### Dataset entries:
>>

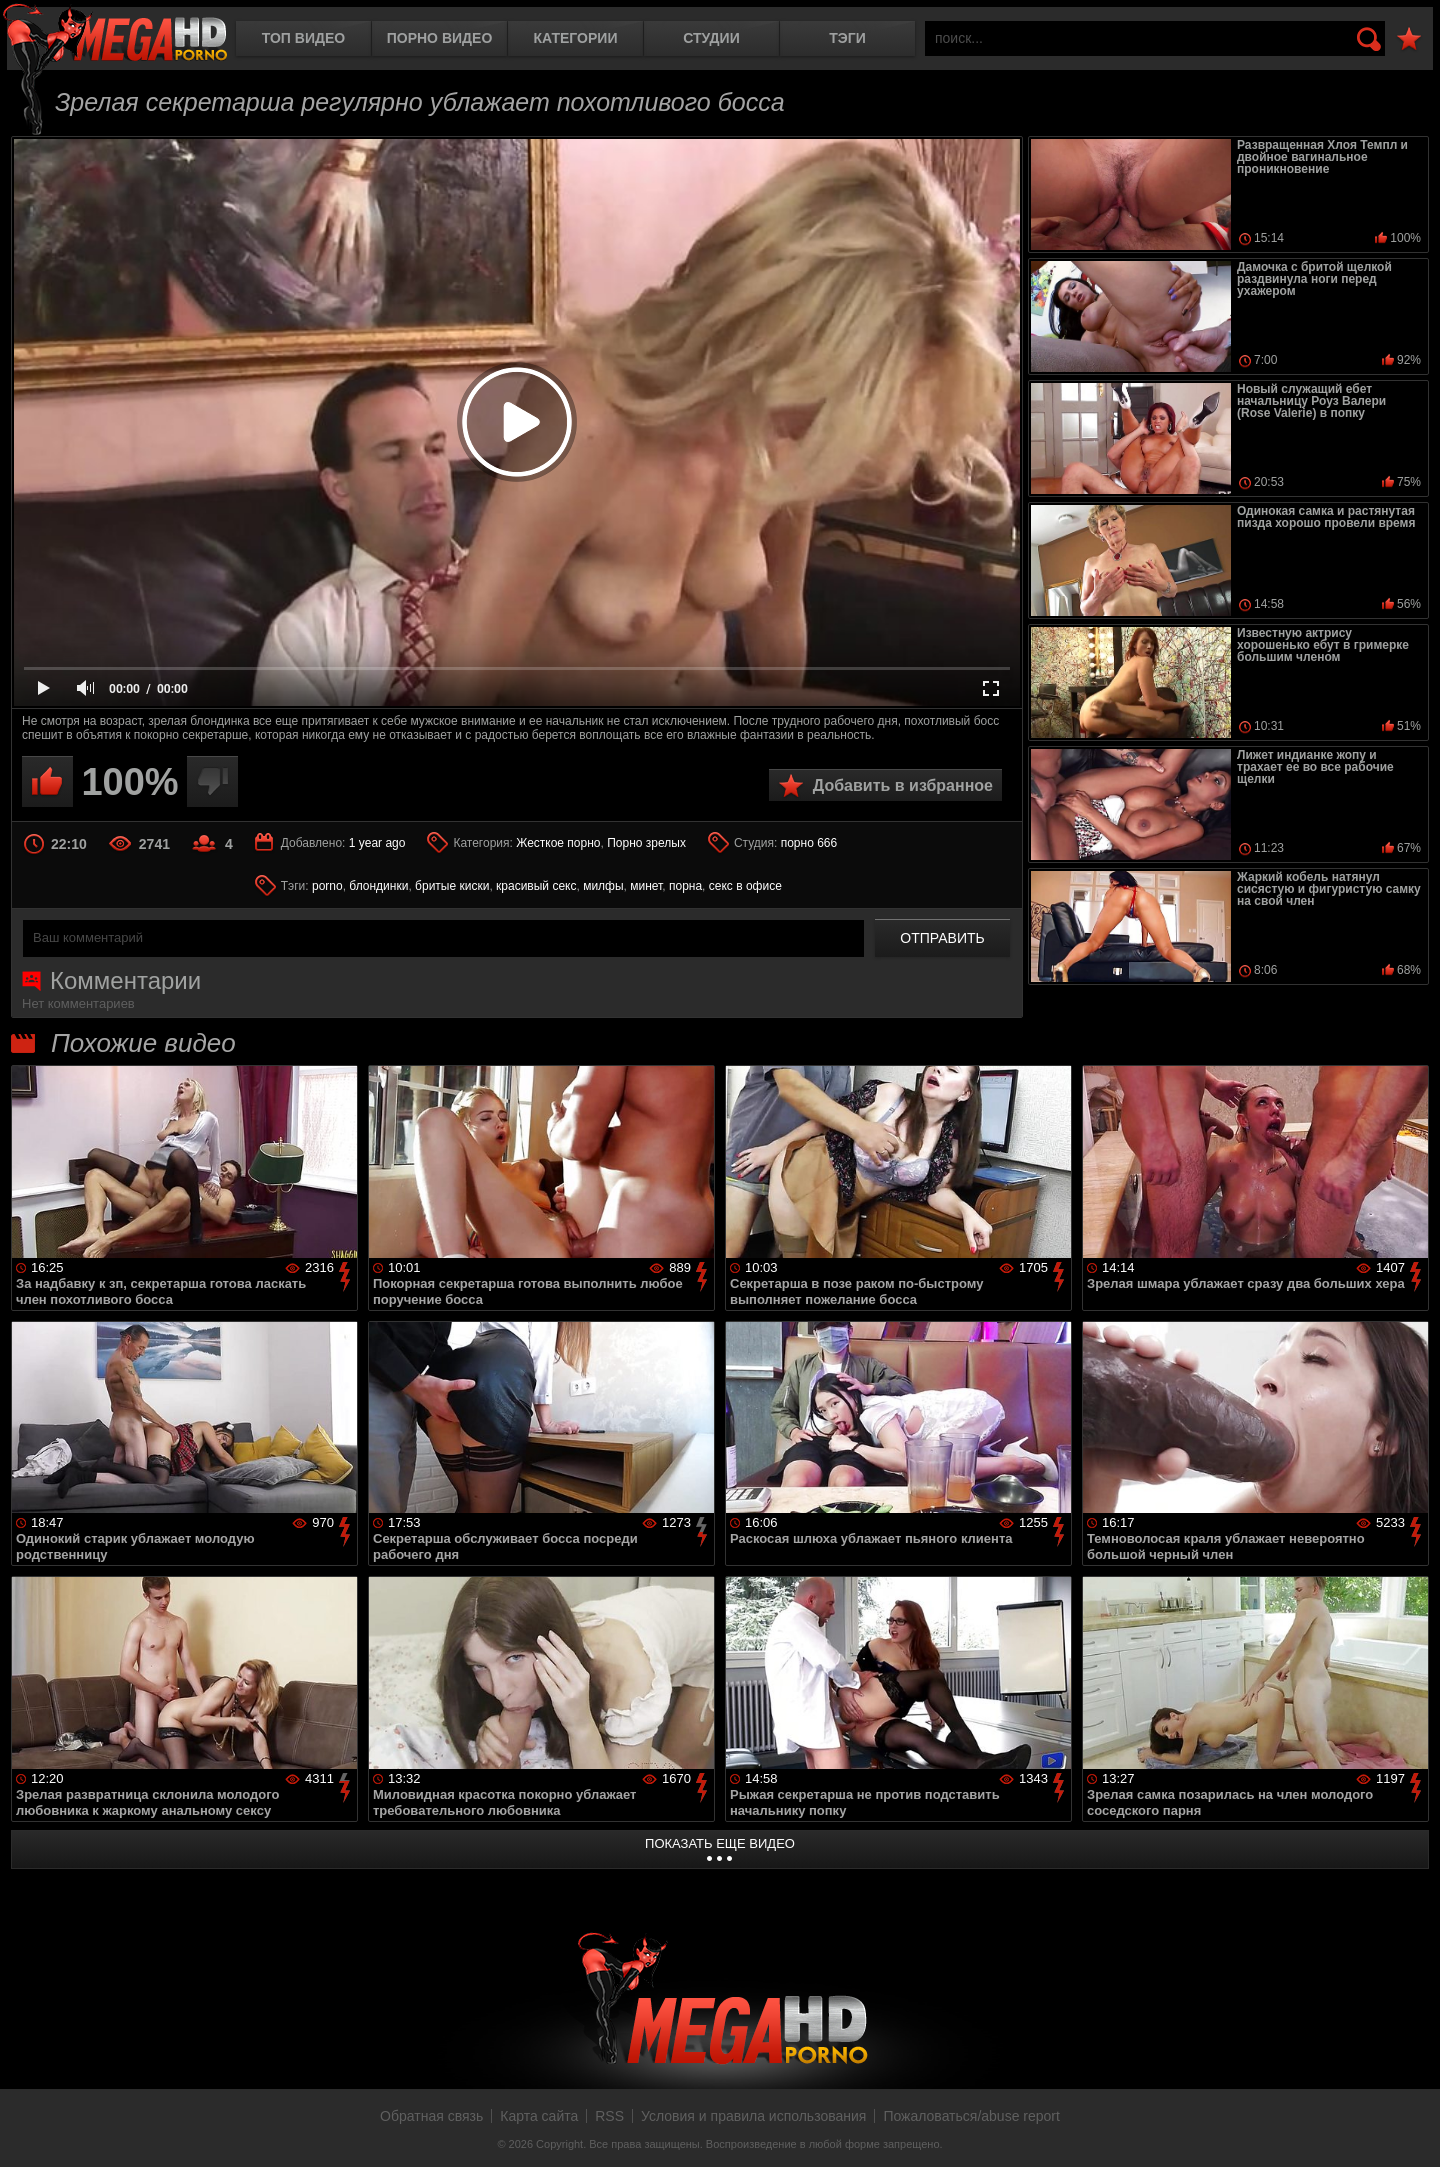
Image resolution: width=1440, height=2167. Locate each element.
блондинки (378, 886)
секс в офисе (745, 886)
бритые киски (452, 886)
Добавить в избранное (903, 785)
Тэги (847, 38)
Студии (711, 38)
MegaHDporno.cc (115, 34)
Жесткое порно (558, 843)
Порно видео (440, 38)
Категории (576, 38)
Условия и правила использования (753, 2116)
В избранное (1409, 39)
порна (685, 886)
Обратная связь (431, 2116)
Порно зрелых (646, 843)
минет (646, 886)
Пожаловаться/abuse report (971, 2116)
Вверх (1410, 2130)
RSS (609, 2116)
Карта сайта (539, 2116)
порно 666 (809, 843)
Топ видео (303, 38)
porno (327, 886)
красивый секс (536, 886)
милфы (603, 886)
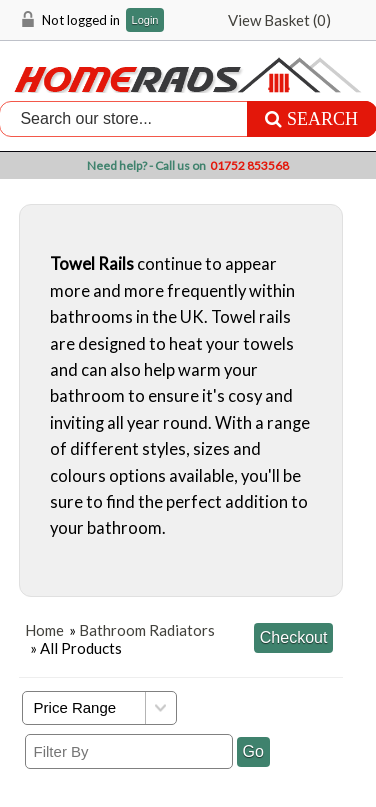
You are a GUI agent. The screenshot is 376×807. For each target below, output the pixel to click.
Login (145, 20)
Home (44, 630)
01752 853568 (249, 165)
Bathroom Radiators (147, 630)
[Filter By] (129, 751)
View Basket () (279, 20)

<<

### Exercise objective:
Begin at the top of the records above and retype each line exactly until the line containing "Пожаловаться/abuse report (971, 2116)", which is included. Skip all pictures.

### Answer to this problem:
Image resolution: width=1440, height=2167. Locate each element.
блондинки (378, 886)
секс в офисе (745, 886)
бритые киски (452, 886)
Добавить в избранное (903, 785)
Тэги (847, 38)
Студии (711, 38)
MegaHDporno.cc (115, 34)
Жесткое порно (558, 843)
Порно видео (440, 38)
Категории (576, 38)
Условия и правила использования (753, 2116)
В избранное (1409, 39)
порна (685, 886)
Обратная связь (431, 2116)
Порно зрелых (646, 843)
минет (646, 886)
Пожаловаться/abuse report (971, 2116)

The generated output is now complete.